Simon Wells is a Computer Scientist, researcher, educator, entrepreneur, and consultant. He is the published author of peer-reviewed research in Artificial Intelligence and specialises in Argumentation Theory and Automated Reasoning applied to large, complex, real-world problems.
Simon has won more than £125,000 of research funding from a variety of sources including AgentLink, Nuffield, IAESTE, University of Dundee, and private industry and is a founder member of ARG:dundee the Argumentation Research Group in the School of Computing at the University of Dundee. He was previously employed on the EPSRC funded research project the Information Exchange which ran from 2002-2006 and which was evaluated as “tending towards excellence”.
Simon's research interests are broadly in the field of Artificial Intelligence, and specifically in Argumentation Theory and Automated Reasoning, and Intelligent Agents and Multi-Agent Systems (MAS). He is also interested in both physical and digital security, ludic theory, and sustainable design. The common research thread through all areas is that of complex systems, particularly complex real-world systems. I am interested in how these systems can be represented in formal models and visualised, and how software to work with these systems is designed, constructed, deployed, and utilised. I am also interested, perhaps most importantly in how such systems can fail.

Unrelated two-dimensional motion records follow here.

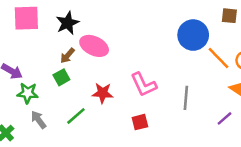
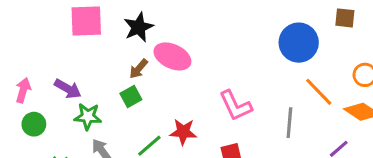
orange line: (219, 58) -> (319, 92), moved
red star: (103, 93) -> (183, 132), moved

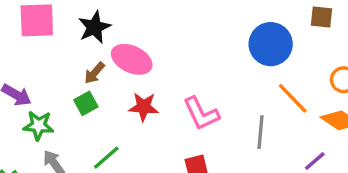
red star: (183, 132) -> (144, 107), moved

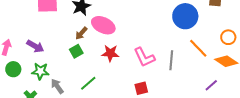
green star: (38, 125) -> (40, 71), moved
gray line: (260, 132) -> (171, 60), moved

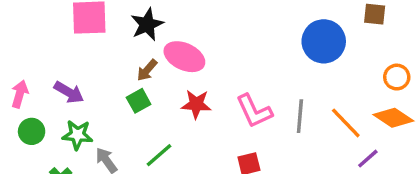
orange line: (198, 48) -> (346, 123), moved

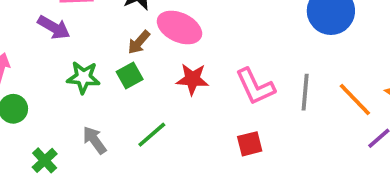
purple arrow: (69, 92) -> (54, 27), moved
green star: (77, 135) -> (83, 77), moved

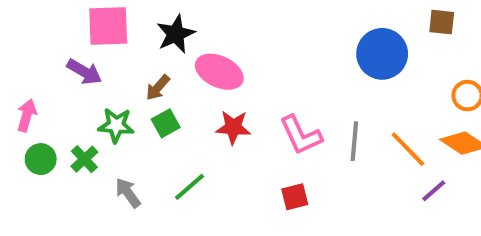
brown arrow: (139, 42) -> (158, 88), moved
green cross: (45, 160) -> (84, 159), moved

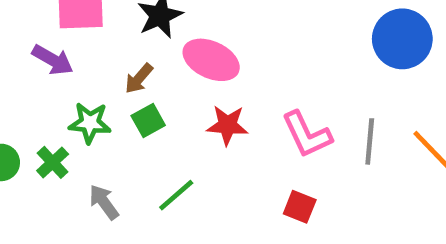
red square: (295, 197) -> (300, 207), turned 36

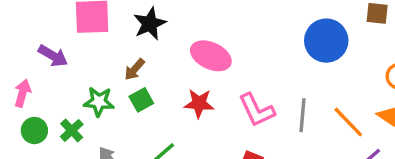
purple arrow: (53, 60) -> (53, 56), moved
pink ellipse: (211, 60) -> (211, 56), moved

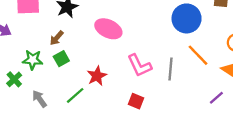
red star: (199, 103) -> (97, 76), moved, turned -30
orange line: (348, 122) -> (198, 55), moved

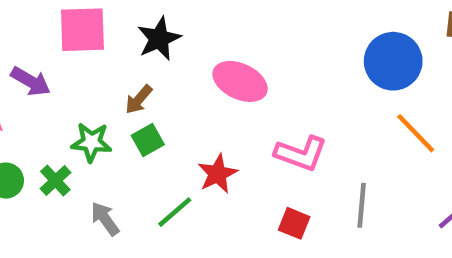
pink L-shape: (139, 66) -> (301, 153), turned -45
gray line: (170, 69) -> (362, 205), moved

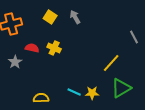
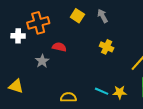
yellow cross: (54, 48) -> (107, 47), moved

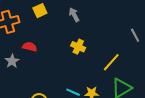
yellow square: (77, 16) -> (40, 11), moved, turned 32

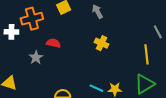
yellow line: (111, 62) -> (147, 54), moved, turned -48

Simon has more than six years experience of developing, enhancing, coordinating, delivering and examining material across the core undergraduate and postgraduate Computer Science curriculum. Simon has also used his research expertise to develop courses for the advanced postgraduate curriculum in his research area of Multiagent Systems and Grid Computing and continuing professional development training in the area of critical thinking, argumentation, persuasion and negotiation. Since 2007 Simon has successfully supervised more than twenty research students performing their BSc (hons) and MSc research projects as part of Applied Computing, Computing, and Applied Computational Intelligence course and for the IAESTE student placement program. Simon's other academic activities have seem him contribute to the research ethics committee and termination of studies committee, the undergraduate and postgraduate exam boards, annual course review, and doctoral progress monitoring for the School of Computing at the University of Dundee.